During the season on June 14, Herrera was seen wearing rally cups with the bottom of the cups cut out on his ears during the bottom half of the sixth inning. The Mets beat the Atlanta Braves 10-8 that day with Dilson going 1 for 3 with one hit, one RBI, one run scored and one walk, with the one hit coming as a home run in the bottom of the 4th inning off Braves pitcher Mike Foltynewicz. The gesture was well received by Mets players and fans.

=== Cincinnati Reds ===
On August 1, 2016, the Mets traded Herrera and Max Wotell to the Cincinnati Reds in exchange for Jay Bruce. He was outrighted to the Triple–A Louisville Bats on March 13, 2018. On July 5, the Reds selected Herrera's contract from the Louisville Bats. He elected free agency on November 3.

=== New York Mets (second stint) ===
On November 29, 2018, the New York Mets signed Herrera to a minor league contract, with an invite to Spring Training.

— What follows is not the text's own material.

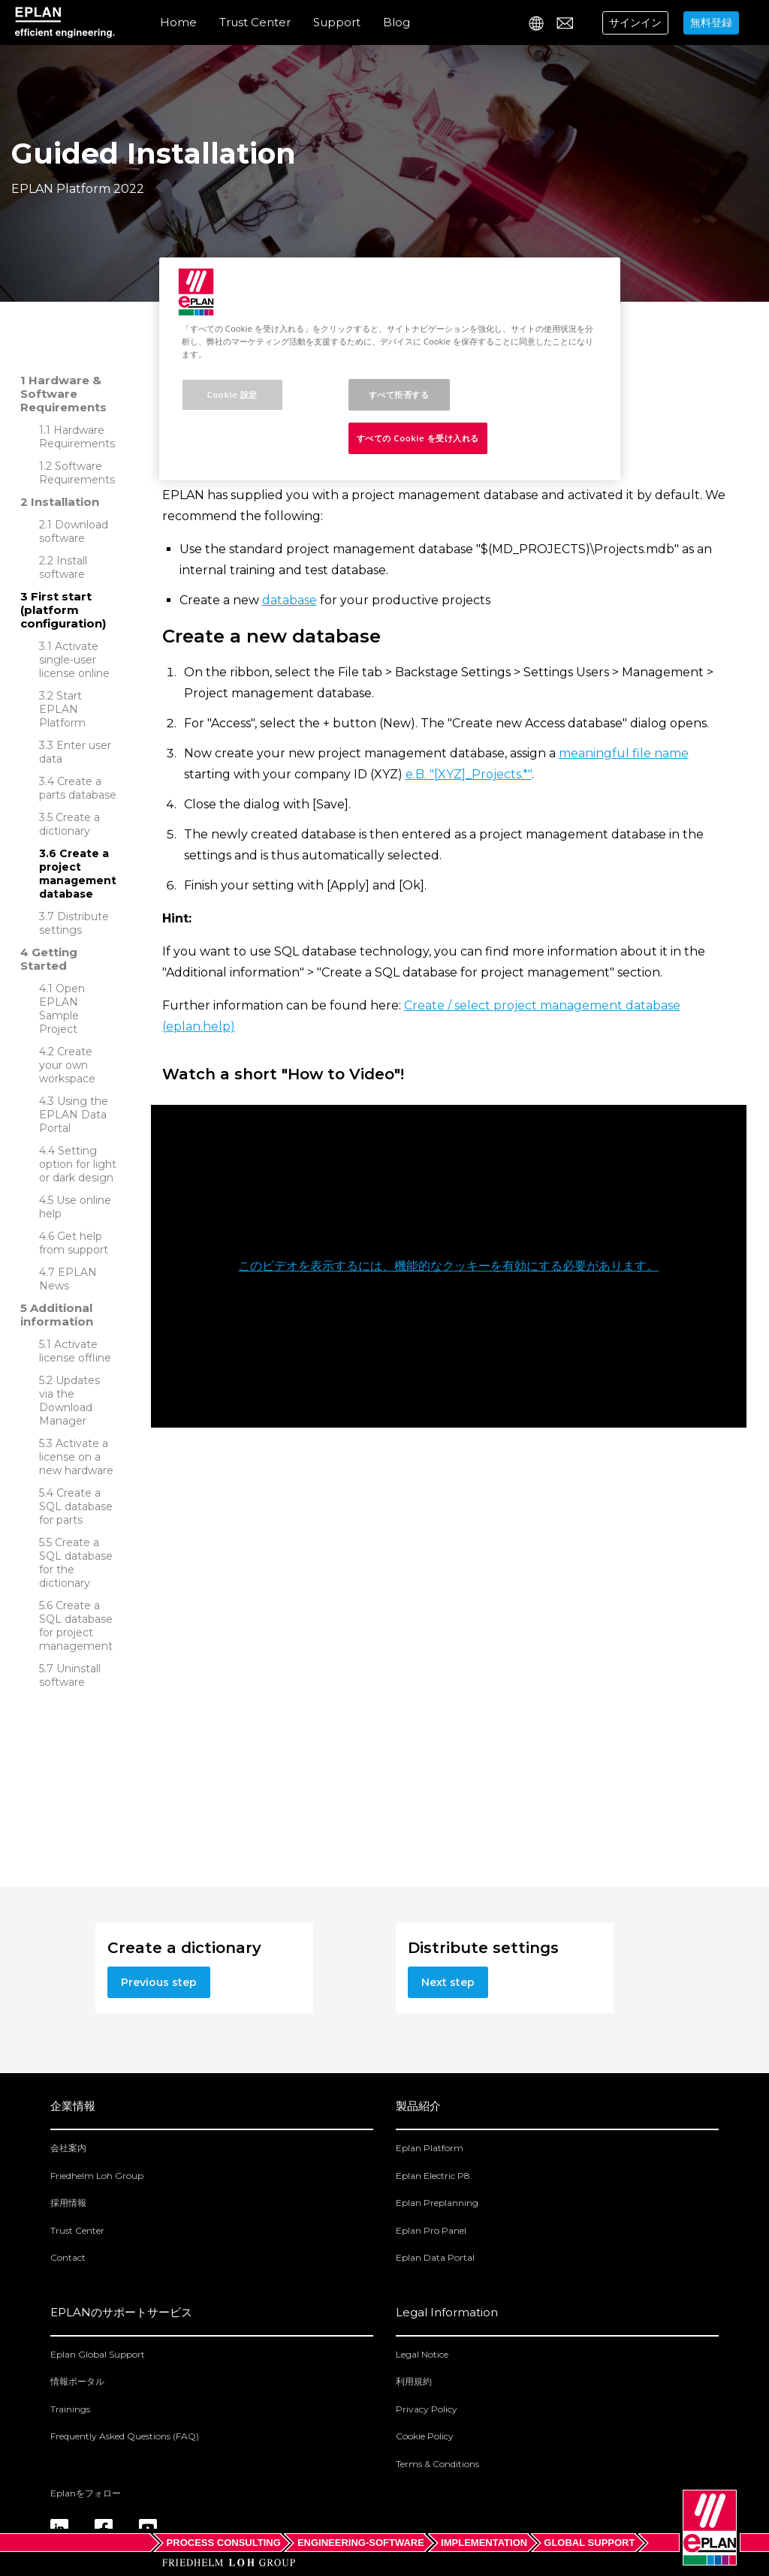  Describe the element at coordinates (399, 394) in the screenshot. I see `すべて拒否する` at that location.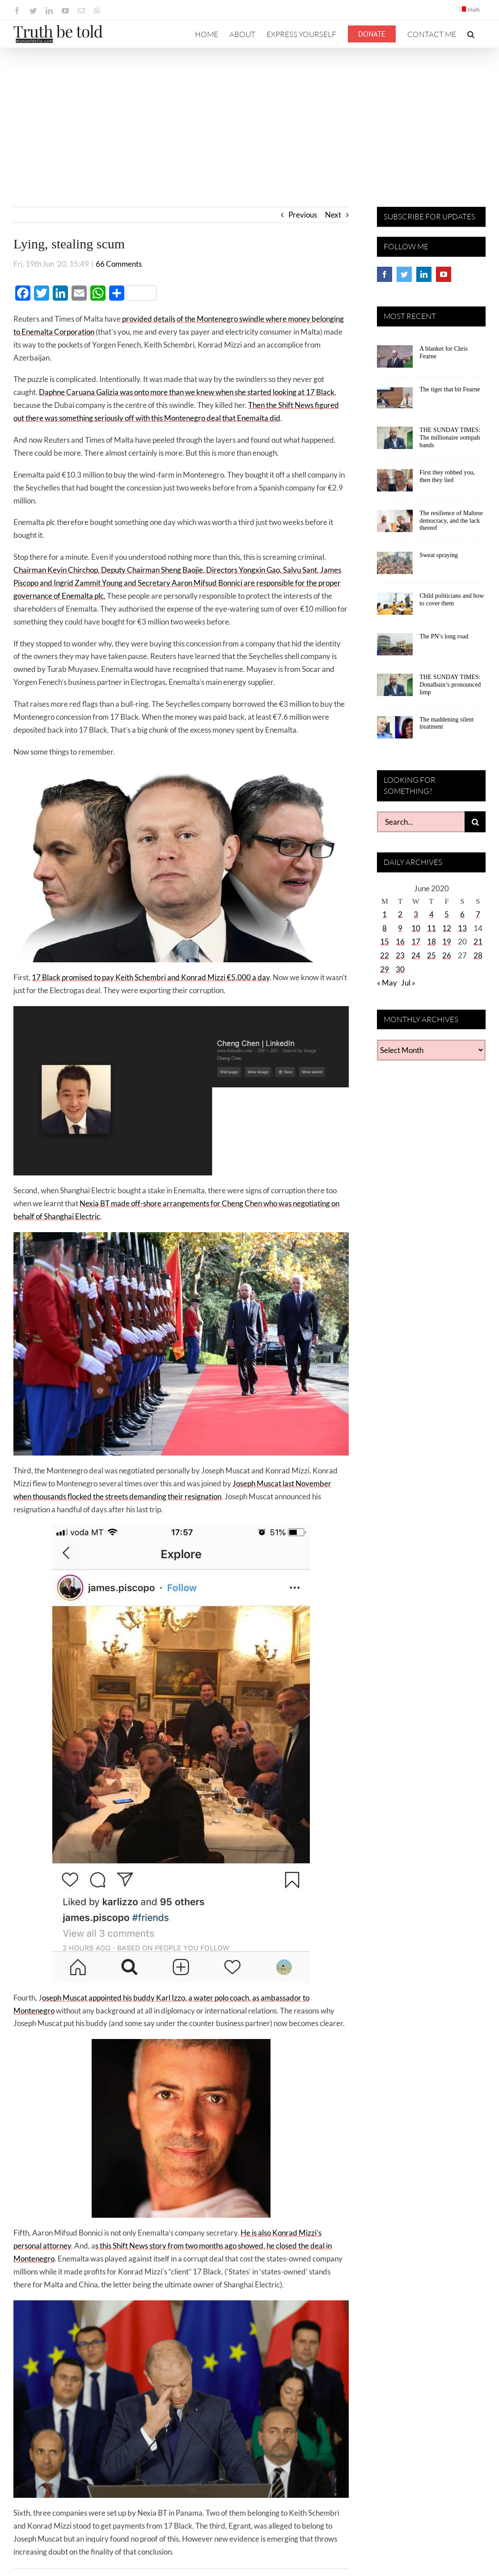 The width and height of the screenshot is (499, 2576). Describe the element at coordinates (384, 941) in the screenshot. I see `15 [Posts published on June 15, 2020]` at that location.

On July 3, 2019, he opted out of his deal with the Mets and was released, making him a free agent. On July 5, he opted back into his minor league deal with the Mets, after having received offers from other minor league teams. On September 1, Herrera once again opted out of his minors deal, making him a free agent.

===Baltimore Orioles===
On December 5, 2019, Herrera signed a minor league contract with the Baltimore Orioles. On September 1, 2020, the Orioles selected Herrera to the active roster. Herrera was designated for assignment on September 8 after going hitless with four strikeouts in six plate appearances. He was outrighted on September 12, and elected free agency on September 28. After the 2020 season, he played for Colombia in the 2021 Caribbean Series.

On April 9, 2021, Herrera signed with the Olmecas de Tabasco of the Mexican League.

===Toronto Blue Jays===
On April 24, 2021, before the start of the Mexican League season, Herrera signed a minor league contract with the Toronto Blue Jays organization. In 53 games for the Triple-A Buffalo Bisons, Herrera hit .213 with 10 home runs and 27 RBI's. On August 15, 2021, Herrera was released by the Blue Jays.

===Staten Island FerryHawks===
On April 13, 2022, Herrera signed with the Staten Island FerryHawks of the Atlantic League of Professional Baseball. In 88 games he hit .255/.338/.374 with 4 home runs, 44 RBIs and 9 stolen bases. He became a free agent following the season.

===Piratas de Campeche===
On April 6, 2023, Herrera signed with the Piratas de Campeche of the Mexican League. In 9 games, he batted .200/.300/.257 with 7 hits and 2 RBI. Herrera was released on May 11.

===El Águila de Veracruz===
On February 19, 2024, Herrera signed with the Fargo-Moorhead RedHawks of the American Association of Professional Baseball. He did not appear in a game for the team before he was released on May 18.

On July 5, 2024, Herrera signed with El Águila de Veracruz of the Mexican League. In 19 games, he hit .204/.268/.265 with no home runs and three RBI. Herrera was released by Veracruz on December 2.

==International career==
Herrera was part of the Colombian squad that won the gold medal at the 2023 Pan American Games contested in Santiago, Chile in October 2023. He was named to the Colombian roster for the 2026 World Baseball Classic qualifiers, held in March 2025 in Tucson, Arizona.

==Coaching career==
On February 4, 2026, the Cleveland Guardians hired Herrera to serve as the manager for the Dominican Summer League Guardians.